Semiconductors are the brains of the Modern Era and the U.S Semiconductor industry will be #1 contributor to job creation in our country soon. The semiconductor market is necessary and ubiquitous in everyday life. The demand for more powerful and economical devices that rely on the semiconductor market is increasing at an exponential rate, such as laptops, cell phones, virtual and augmented reality devices, televisions, EV’s, airplanes, military equipment, healthcare equipment, spacecraft, and instruments, the Internet of Things (IoT), communications and sensing devices, ultra-high rate of data transmission and monitoring equipment.
As a result, the global semiconductor market is projected to reach $730 billion, and the semiconductor manufacturing equipment market is expected to be more than $95.9 Billion by 2025. A cellular phone today has more computing power than the computers utilized by NASA in 1969 during landing a person on the moon’s surface.
With this increased demand comes a parallel need for innovative solutions to address the challenges faced by the semiconductor manufacturing industry.

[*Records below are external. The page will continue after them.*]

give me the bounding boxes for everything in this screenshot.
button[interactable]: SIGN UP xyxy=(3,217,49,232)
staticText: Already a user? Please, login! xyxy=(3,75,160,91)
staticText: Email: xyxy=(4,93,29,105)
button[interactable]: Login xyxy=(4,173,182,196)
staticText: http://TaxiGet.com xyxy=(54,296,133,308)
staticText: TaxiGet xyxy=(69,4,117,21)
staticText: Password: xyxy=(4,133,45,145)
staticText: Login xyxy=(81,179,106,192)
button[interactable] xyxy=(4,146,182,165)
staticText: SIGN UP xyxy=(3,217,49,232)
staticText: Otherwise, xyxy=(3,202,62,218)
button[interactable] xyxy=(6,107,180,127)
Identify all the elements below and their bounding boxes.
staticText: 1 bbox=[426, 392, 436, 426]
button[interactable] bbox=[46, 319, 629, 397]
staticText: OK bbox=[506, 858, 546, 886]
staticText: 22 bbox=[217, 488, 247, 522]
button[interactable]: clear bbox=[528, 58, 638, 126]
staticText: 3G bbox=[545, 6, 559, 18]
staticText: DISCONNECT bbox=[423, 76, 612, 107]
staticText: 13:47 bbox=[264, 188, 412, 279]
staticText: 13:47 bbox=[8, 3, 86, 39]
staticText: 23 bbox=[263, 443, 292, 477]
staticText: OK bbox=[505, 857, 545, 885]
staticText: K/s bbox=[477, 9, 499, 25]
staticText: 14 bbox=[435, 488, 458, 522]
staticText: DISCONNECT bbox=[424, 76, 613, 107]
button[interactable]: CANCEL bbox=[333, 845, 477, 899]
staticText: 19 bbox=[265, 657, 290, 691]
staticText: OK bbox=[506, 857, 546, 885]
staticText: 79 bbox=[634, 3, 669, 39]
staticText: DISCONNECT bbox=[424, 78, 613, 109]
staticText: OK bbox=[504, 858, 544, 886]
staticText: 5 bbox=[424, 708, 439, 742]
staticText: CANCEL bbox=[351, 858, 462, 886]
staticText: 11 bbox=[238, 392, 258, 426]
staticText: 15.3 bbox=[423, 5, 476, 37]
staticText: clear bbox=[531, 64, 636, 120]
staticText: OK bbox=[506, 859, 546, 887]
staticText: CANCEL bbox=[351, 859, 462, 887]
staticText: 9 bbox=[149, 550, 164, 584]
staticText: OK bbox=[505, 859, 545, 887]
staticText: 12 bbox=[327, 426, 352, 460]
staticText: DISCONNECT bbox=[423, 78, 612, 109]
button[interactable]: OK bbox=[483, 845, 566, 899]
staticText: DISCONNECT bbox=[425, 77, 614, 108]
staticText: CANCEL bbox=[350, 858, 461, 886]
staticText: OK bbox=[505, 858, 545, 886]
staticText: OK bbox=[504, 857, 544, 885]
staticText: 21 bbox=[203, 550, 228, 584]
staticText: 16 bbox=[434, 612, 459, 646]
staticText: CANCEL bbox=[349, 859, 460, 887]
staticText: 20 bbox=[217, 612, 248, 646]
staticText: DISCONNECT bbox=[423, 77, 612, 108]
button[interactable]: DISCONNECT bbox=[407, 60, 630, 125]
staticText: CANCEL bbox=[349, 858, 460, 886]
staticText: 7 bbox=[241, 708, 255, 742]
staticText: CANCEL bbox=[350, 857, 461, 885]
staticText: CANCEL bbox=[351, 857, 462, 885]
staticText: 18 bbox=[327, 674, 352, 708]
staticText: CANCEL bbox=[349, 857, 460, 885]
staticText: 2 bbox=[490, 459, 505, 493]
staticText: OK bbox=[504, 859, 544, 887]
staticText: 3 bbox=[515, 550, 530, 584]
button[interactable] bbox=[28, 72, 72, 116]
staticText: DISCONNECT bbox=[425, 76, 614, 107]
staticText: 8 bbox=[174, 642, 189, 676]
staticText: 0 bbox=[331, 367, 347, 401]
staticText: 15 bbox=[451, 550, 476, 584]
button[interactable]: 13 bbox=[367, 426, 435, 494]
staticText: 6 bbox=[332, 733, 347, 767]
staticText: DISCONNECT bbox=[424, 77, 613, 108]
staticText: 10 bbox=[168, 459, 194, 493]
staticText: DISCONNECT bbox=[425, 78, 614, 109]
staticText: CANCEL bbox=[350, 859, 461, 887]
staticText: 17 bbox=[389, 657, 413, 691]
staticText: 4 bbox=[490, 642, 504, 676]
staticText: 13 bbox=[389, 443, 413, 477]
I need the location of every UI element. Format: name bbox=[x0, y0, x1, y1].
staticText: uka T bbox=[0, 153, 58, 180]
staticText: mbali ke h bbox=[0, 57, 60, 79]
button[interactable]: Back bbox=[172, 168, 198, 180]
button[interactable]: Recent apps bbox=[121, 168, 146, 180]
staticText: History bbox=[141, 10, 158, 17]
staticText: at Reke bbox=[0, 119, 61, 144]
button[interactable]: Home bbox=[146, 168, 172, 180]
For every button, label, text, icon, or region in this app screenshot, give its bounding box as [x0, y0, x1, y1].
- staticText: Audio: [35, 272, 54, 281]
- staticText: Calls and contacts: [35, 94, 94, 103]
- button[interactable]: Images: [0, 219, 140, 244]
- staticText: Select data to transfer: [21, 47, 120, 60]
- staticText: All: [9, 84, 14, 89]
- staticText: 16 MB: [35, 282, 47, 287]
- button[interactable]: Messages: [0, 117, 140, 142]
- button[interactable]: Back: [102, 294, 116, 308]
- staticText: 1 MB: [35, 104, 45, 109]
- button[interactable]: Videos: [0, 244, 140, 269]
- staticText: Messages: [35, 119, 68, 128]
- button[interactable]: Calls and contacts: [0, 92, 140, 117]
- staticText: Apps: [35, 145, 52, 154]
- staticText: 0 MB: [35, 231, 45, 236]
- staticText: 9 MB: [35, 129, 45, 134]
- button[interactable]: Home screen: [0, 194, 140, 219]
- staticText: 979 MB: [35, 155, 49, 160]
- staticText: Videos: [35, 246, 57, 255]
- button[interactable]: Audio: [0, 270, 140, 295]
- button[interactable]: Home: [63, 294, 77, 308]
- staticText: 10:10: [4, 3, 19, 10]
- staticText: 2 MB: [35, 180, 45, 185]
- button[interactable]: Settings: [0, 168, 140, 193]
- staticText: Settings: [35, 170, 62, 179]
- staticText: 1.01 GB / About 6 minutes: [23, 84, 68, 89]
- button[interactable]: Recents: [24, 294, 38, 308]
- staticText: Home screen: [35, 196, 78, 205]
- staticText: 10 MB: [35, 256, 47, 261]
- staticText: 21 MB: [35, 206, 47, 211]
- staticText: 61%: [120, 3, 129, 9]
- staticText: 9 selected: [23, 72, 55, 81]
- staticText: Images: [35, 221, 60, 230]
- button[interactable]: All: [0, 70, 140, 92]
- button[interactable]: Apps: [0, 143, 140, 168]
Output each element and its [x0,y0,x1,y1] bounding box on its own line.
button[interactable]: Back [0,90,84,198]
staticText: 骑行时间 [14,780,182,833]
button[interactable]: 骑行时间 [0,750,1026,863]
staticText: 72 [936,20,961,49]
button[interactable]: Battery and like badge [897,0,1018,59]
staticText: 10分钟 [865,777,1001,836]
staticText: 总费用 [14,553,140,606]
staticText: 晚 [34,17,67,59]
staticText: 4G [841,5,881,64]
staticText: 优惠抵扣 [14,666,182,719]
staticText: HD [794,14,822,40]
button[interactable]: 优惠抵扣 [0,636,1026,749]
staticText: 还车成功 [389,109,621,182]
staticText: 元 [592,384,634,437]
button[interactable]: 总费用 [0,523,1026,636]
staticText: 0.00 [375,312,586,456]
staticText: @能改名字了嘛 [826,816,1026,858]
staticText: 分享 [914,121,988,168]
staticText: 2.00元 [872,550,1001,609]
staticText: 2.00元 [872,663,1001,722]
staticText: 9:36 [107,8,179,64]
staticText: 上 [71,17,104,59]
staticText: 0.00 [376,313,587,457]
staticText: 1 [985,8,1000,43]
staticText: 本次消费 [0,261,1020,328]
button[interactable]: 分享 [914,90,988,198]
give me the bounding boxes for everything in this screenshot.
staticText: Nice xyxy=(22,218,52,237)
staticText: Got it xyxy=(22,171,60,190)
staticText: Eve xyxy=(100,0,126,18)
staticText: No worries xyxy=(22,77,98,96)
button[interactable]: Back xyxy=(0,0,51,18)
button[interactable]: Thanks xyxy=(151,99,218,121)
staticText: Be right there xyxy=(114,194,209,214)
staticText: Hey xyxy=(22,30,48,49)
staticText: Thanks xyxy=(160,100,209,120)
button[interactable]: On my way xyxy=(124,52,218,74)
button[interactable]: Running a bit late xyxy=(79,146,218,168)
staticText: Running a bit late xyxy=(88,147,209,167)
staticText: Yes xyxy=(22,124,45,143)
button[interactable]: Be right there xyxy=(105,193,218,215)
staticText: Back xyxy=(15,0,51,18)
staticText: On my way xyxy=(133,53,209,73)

Companies dedicated to providing manufacturers with efficient and advanced solutions must keep pace with the growing demands, especially in an increasingly electronic world. In this interview, we will explore the need for advanced solutions to semiconductor manufacturing challenges as well as how Hardinge Inc. addresses various semiconductor manufacturing applications with innovative products.
What are some of the semiconductor industry’s big manufacturing trends and needs?
To produce electronic devices, manufacturers need tremendous amounts of solid-state memories (DRAM), MOSFETS, 3-D NAND flash memories, DSPs, MPU, MCU, displays LCD, and Organic light-emitting diodes (OLED).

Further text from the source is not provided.